WHAT YOU WILL DO
Find every line in the records below that contains the word "αποκάλυψε", and copy each such line.

DATA RECORDS
:::::
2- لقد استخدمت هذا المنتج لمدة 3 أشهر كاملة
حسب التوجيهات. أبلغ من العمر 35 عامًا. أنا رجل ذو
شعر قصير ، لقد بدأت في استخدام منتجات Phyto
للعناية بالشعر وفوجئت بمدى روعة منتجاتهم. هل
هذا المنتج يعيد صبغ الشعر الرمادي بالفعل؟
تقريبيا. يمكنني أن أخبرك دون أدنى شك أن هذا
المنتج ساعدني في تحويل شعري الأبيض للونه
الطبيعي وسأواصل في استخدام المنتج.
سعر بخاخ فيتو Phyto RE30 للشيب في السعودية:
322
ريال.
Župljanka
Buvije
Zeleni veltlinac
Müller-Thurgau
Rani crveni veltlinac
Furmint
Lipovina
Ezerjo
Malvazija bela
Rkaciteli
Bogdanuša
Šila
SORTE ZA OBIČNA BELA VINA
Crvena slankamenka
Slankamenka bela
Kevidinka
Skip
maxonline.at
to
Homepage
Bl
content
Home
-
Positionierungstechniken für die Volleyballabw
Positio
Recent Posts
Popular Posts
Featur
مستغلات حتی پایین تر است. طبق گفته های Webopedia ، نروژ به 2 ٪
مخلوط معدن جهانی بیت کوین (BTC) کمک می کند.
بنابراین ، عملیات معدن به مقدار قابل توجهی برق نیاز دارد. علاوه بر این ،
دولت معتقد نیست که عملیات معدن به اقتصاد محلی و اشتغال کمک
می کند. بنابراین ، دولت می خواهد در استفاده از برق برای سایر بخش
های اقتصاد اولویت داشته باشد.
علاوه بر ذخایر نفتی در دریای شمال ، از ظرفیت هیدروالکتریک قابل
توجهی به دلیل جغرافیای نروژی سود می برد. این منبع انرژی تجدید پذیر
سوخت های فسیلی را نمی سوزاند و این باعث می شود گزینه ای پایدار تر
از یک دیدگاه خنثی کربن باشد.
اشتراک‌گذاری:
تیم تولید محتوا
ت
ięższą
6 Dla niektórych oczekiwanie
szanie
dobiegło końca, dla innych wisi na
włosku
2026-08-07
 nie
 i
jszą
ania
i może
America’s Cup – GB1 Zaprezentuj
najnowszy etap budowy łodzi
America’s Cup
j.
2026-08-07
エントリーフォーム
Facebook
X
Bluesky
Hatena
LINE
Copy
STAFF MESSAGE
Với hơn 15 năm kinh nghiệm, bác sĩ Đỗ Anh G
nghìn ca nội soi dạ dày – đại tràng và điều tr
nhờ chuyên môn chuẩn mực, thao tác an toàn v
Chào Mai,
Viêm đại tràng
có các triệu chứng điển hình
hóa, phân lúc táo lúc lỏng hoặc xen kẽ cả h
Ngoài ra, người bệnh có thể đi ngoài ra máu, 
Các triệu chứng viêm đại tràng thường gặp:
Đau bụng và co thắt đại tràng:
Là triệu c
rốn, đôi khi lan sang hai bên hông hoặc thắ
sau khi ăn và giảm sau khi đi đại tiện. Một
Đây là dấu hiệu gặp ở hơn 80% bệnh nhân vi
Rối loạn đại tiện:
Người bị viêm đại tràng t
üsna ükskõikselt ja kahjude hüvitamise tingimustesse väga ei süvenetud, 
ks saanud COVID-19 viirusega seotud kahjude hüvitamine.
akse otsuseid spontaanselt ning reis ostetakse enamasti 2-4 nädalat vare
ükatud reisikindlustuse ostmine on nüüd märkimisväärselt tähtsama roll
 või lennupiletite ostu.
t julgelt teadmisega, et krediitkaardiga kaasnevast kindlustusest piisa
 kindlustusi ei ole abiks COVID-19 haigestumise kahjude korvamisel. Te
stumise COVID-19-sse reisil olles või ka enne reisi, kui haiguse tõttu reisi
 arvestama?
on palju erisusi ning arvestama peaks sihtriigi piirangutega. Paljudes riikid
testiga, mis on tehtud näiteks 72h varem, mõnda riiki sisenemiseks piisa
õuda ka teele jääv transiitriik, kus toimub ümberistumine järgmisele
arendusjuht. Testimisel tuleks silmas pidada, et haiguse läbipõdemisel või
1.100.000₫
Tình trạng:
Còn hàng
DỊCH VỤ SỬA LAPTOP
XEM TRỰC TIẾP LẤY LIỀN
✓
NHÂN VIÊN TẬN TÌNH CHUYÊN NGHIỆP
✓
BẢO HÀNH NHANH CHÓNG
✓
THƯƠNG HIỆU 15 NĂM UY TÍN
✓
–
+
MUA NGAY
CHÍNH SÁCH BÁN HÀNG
:::::
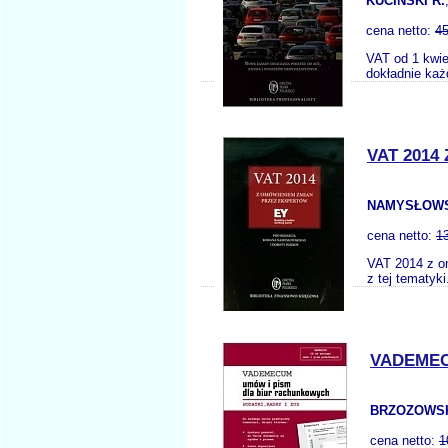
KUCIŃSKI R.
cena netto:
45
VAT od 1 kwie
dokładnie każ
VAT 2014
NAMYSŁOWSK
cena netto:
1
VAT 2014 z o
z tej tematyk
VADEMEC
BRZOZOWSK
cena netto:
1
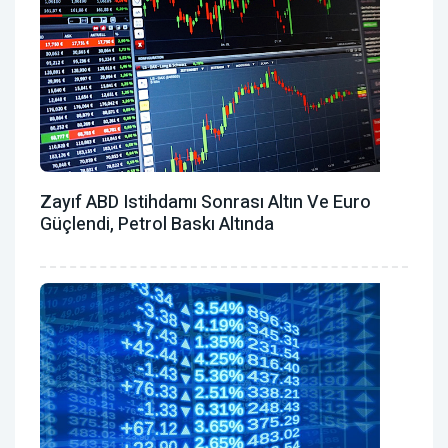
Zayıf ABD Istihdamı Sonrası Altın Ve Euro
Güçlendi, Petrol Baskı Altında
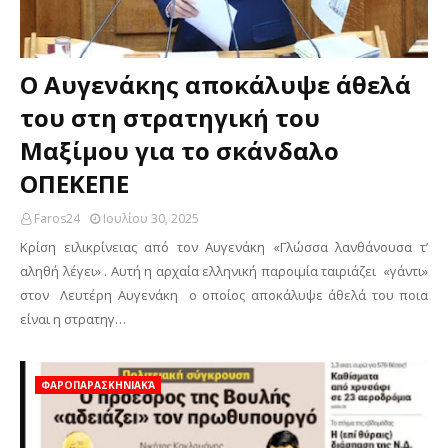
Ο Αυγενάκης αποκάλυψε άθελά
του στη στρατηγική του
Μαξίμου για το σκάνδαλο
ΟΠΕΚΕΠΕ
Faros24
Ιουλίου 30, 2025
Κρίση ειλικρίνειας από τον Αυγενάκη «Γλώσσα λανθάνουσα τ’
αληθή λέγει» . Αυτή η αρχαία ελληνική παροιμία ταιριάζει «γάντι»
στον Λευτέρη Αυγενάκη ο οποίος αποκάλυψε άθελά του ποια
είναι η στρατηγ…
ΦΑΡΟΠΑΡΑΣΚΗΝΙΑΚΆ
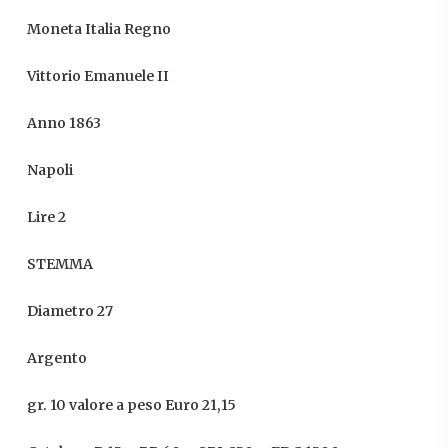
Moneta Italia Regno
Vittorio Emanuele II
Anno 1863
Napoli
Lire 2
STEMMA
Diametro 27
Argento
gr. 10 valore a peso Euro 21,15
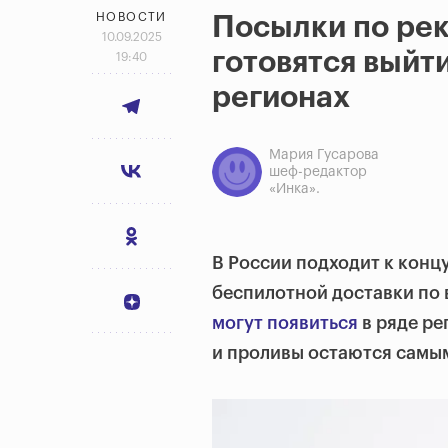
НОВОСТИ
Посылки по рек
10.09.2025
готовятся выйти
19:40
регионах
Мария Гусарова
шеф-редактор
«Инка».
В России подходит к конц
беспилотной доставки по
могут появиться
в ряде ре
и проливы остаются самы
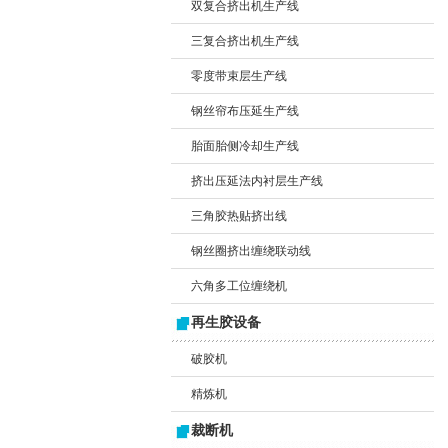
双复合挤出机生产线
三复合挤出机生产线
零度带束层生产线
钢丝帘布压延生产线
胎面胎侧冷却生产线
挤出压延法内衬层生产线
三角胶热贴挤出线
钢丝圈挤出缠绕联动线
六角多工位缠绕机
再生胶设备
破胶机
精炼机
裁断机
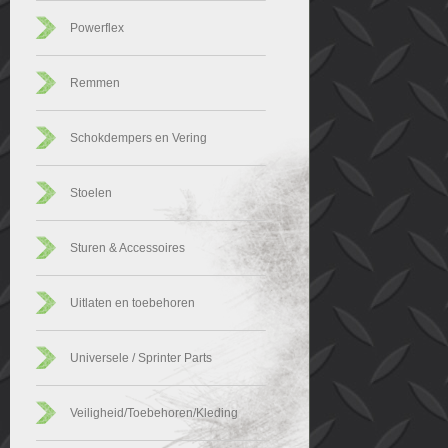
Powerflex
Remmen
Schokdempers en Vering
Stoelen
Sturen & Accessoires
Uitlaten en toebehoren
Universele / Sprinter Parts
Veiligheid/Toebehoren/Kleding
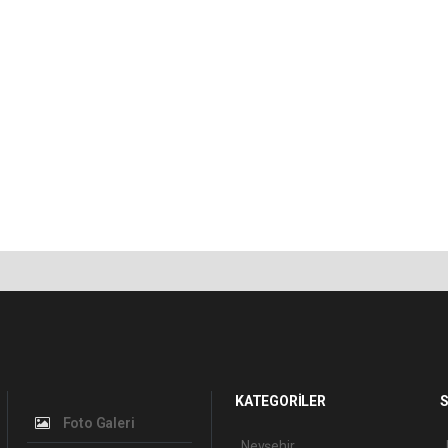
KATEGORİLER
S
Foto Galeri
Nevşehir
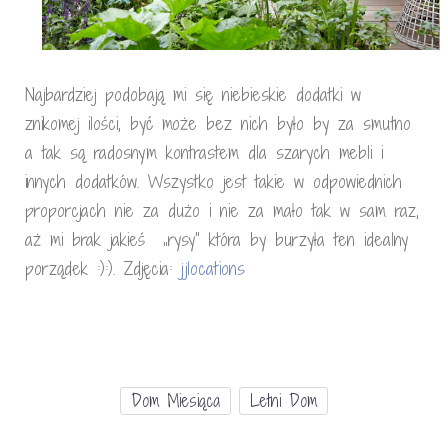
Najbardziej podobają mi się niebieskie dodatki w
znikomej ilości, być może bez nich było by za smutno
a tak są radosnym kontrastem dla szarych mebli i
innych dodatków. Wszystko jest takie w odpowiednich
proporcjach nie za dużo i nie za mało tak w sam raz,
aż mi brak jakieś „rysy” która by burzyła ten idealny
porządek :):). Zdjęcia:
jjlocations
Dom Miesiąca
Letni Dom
:::::
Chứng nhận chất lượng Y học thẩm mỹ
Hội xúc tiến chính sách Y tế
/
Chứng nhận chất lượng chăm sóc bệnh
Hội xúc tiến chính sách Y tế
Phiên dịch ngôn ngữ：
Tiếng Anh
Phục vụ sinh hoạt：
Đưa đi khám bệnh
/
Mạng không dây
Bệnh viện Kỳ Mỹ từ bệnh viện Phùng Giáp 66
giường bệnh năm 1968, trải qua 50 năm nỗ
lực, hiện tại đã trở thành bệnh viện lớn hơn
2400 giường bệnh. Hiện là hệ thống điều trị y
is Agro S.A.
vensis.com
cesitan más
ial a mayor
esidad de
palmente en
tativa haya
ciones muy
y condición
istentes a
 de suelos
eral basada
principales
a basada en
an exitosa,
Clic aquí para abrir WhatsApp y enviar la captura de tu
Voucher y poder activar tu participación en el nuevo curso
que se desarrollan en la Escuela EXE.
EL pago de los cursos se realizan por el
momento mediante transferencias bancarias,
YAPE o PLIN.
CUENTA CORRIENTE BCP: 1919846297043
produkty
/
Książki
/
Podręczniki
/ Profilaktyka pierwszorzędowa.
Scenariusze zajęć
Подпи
:::::
RESPONSE AREA
Ο Αυγενάκης αποκάλυψε άθελά
στον Λευτέρη Αυγενάκη ο οποίος αποκάλυψε άθελά του ποια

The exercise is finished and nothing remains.